— What needs to be done —
Using the data below, copy every line that contains the word "DeVito".

— Extracted data —
—————

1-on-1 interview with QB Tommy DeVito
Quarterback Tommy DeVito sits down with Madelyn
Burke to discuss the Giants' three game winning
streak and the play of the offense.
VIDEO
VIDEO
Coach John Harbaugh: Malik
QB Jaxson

—————

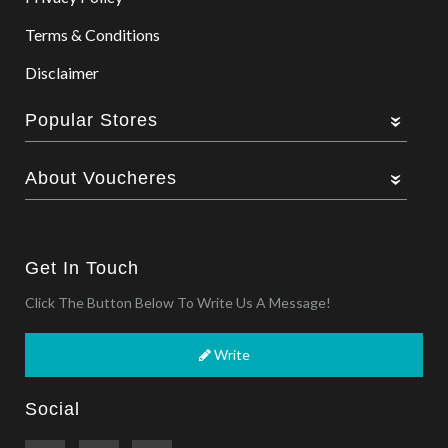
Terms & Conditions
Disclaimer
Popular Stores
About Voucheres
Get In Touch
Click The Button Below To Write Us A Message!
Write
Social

—————

— Answer to this problem —
1-on-1 interview with QB Tommy DeVito
Quarterback Tommy DeVito sits down with Madelyn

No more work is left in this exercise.